家族葬とは?、家族葬のメリット・デメリット、費用などについて解説。

「家族葬」について、知っておきたいことを解説いたします。/大塚法務行政書士事務所(東京都)

家族葬とは?メリット・デメリットは?

葬儀に関して、家族と親族、親しい友人のみで執り行う、「家族葬」を選ぶ方が増えてきています。そんな「家族葬」で気を付ける事、また知っておくと役立つあれこれ、そして、多くの質問に答えさせて頂こうと思います。

1.そもそも家族葬とは?

家族葬身内や親族など、ごくごく内輪だけで行う葬儀の事を言います。

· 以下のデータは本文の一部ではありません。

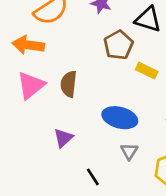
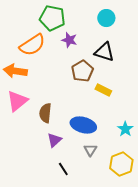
brown semicircle: (69, 84) -> (45, 113), moved
purple triangle: (63, 138) -> (54, 140), moved

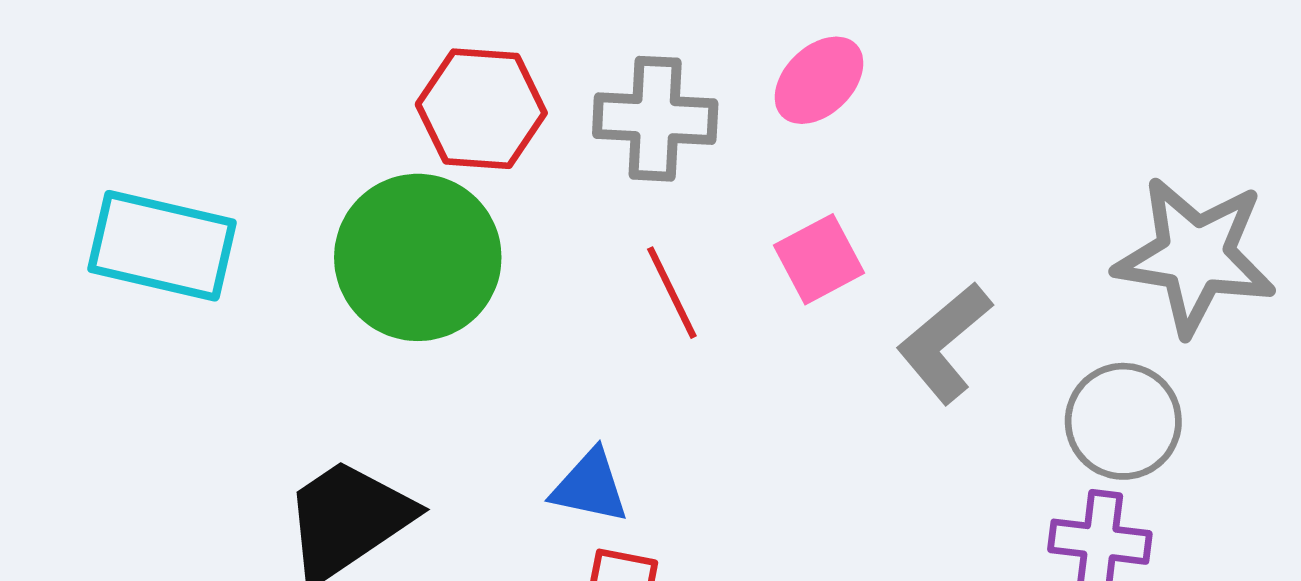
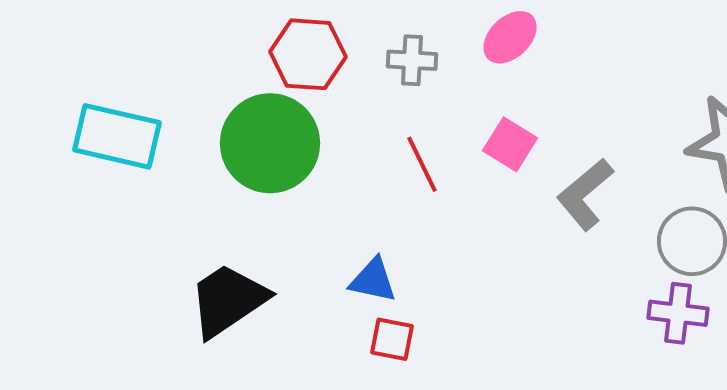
gray cross: (655, 119) -> (412, 60), size x0.7
pink square: (819, 259) -> (510, 144), turned -30

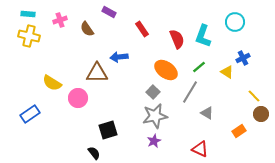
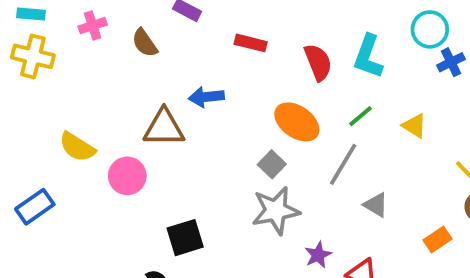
red rectangle: (142, 29) -> (251, 43), turned -42
blue cross: (243, 58) -> (451, 62), moved
purple star: (154, 141) -> (318, 255), moved

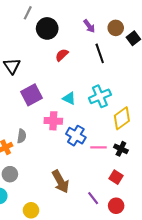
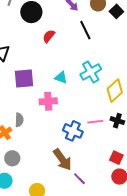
purple square: (32, 95) -> (24, 79), turned 30
blue cross: (76, 136) -> (73, 131), moved
red square: (116, 177) -> (116, 158), moved
purple line: (93, 198) -> (79, 179), moved

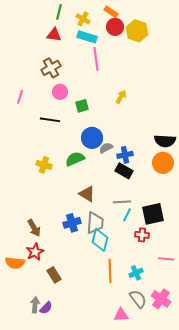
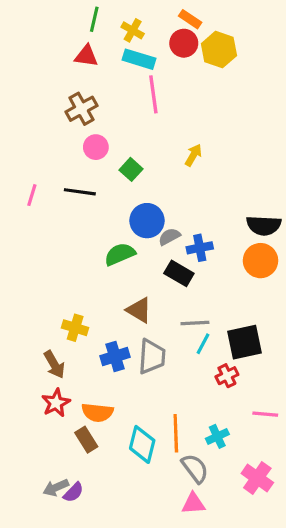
orange rectangle: (111, 12) -> (190, 19), moved
pink line: (20, 97) -> (32, 195), moved
green square: (82, 106) -> (131, 169), turned -32
yellow cross: (44, 165) -> (75, 328), moved
black rectangle: (124, 171) -> (179, 273), moved
red cross: (142, 235) -> (227, 376), turned -32
cyan diamond: (100, 240) -> (142, 444), moved
orange semicircle: (15, 263) -> (97, 412), moved
gray semicircle: (138, 299) -> (195, 468), moved
gray arrow: (35, 305) -> (56, 488), turned -119

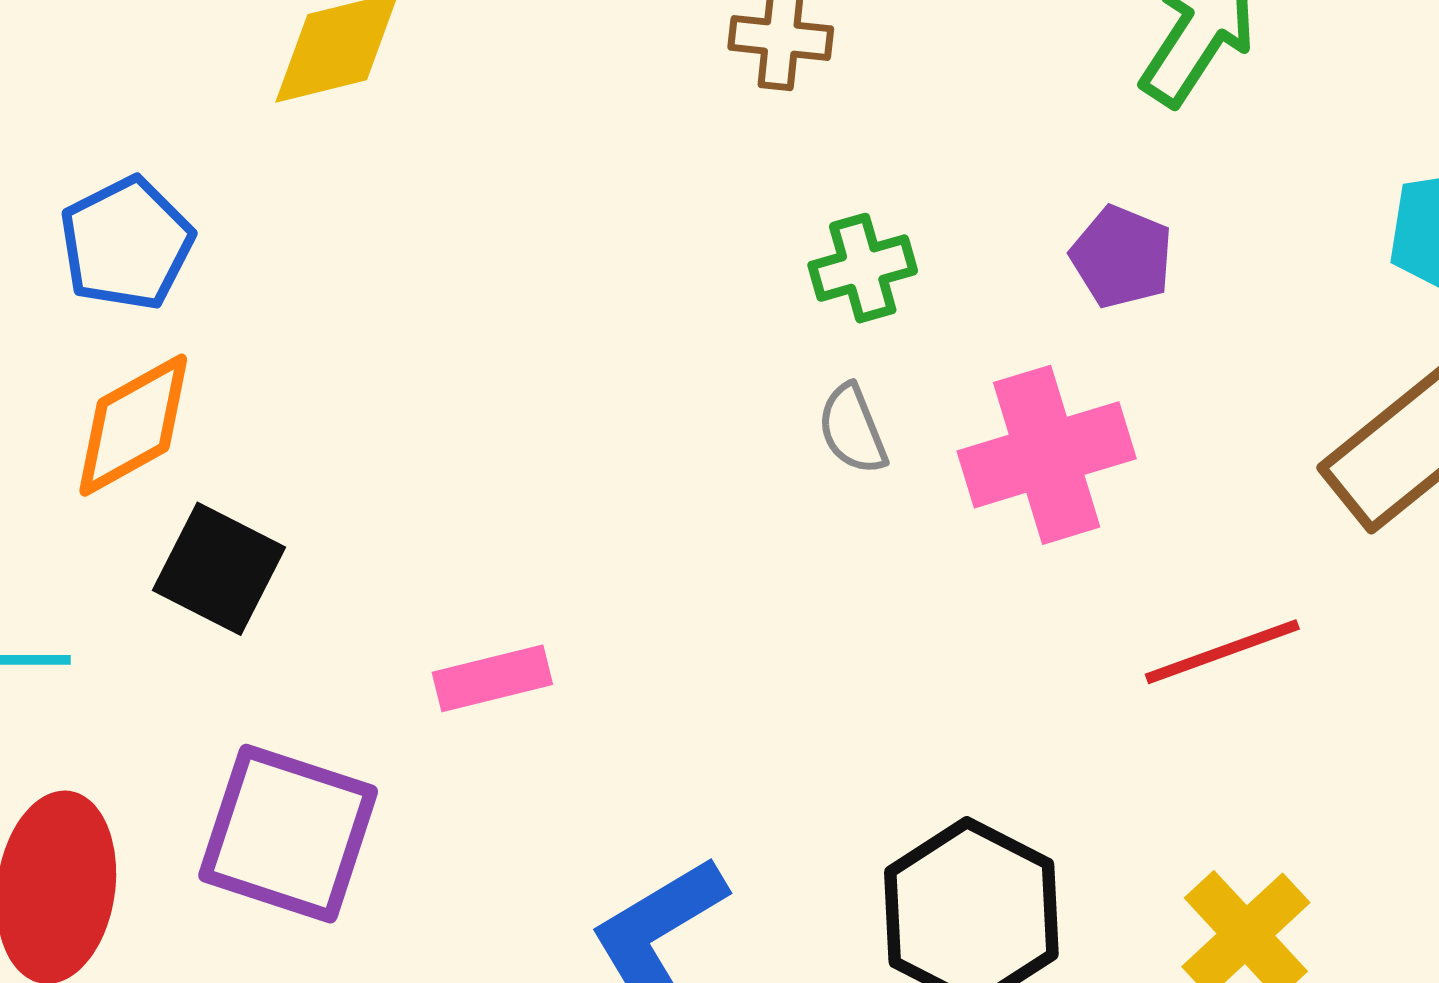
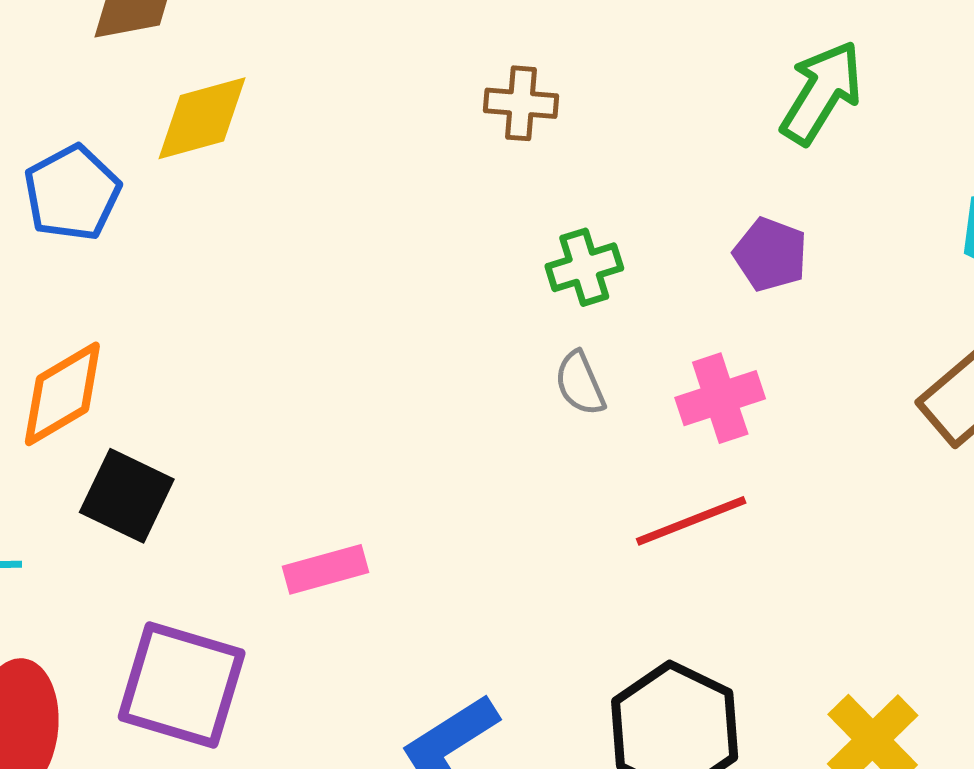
blue pentagon: (126, 244) -> (72, 193), moved
pink cross: (1047, 455) -> (720, 398), size x0.7
red line: (1222, 652) -> (691, 521), moved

家族葬と聞くと、ご家族のみで執り行うイメージが強いですが、ご家族が、葬儀に呼ぶ方を 親しい方に限定し、お身内に限らず本当に親しい、ご友人も お呼びする事することが可能です。

 

少人数、だいたい10〜20名くらいの規模の葬儀です。少人数でゆっくりとお別れができる葬儀として人気が高まっています。

2.メリット

@形式にとらわれず 葬儀のスタイルを自由に選択できる

家族と身内、ごくごく親しい方と執り行う為、形式や世間体と言ったものにとらわれずに、故人の意向に沿った、また家族の意向に沿える形式で葬送を選択できます。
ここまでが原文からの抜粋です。